The purpose of of multiple comparisons procedures is not to test the overall significance, but to test individual effects for significance while controlling the experimentwise error rate. It's quite possible for e.g. an omnibus F-test to be significant at a given level while none of the pairwise Tukey tests are—it's discussed here & here.

Consider a very simple example: testing whether two independent normal variates with unit variance both have mean zero, so that

$$H_0: \mu_1=0 \land \mu_2=0$$ $$H_1: \mu_1 \neq 0 \lor \mu_2\neq 0$$

Test #1: reject when $$X_1^2+X_2^2 \geq F^{-1}_{\chi^2_2}(1-\alpha) $$

Test #2: reject when $$|X_1| \lor |X_2|\geq F^{-1}_{\mathcal{N}} \left(1-\frac{1-\sqrt{1-\alpha}}{2}\right)$$

(using the Sidak correction to maintain overall size). Both tests have the same size ($\alpha$) but different rejection regions:

Plot of rejection regions

Test #1 is a typical omnibus test: more powerful than Test #2 when both effects are large but neither is so very large.

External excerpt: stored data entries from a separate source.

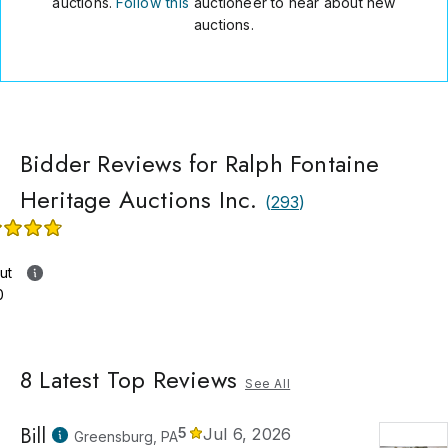
auctions.
Follow this
auctioneer to hear about new
auctions.
Bidder Reviews for Ralph Fontaine
Heritage Auctions Inc.
(
293
)
ut
0
8
Latest Top Reviews
See All
Bill
5
Jul 6, 2026
Greensburg, PA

Test #2 is a typical multiple comparisons test: more powerful than Test #1 when either effect is large & the other small, & also enabling independent testing of the individual components of the global null.

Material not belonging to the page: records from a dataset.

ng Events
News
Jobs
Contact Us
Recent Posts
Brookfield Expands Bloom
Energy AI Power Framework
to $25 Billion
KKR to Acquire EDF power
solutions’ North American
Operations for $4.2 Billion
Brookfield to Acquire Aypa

So two valid test procedures that control the experimentwise error rate at $\alpha$ are these:

(1) Perform Test #1 & either (a) don't reject the global null, or (b) reject the global null, then (& only in this case) perform Test #2 & either (i) reject neither component, (ii) reject the first component, (ii) reject the second component, or (iv) reject both components.

(2) Perform only Test #2 & either (a) reject neither component (thus failing to reject the global null), (b) reject the first component (thus also rejecting the global null), (c) reject the second component (thus also rejecting the global null), or (d) reject both components (thus also rejecting the global null).

You can't have your cake & eat it by performing Test #1 & not rejecting the global null, yet still going on to perform Test #2: the Type I error rate is greater than $\alpha$ for this procedure.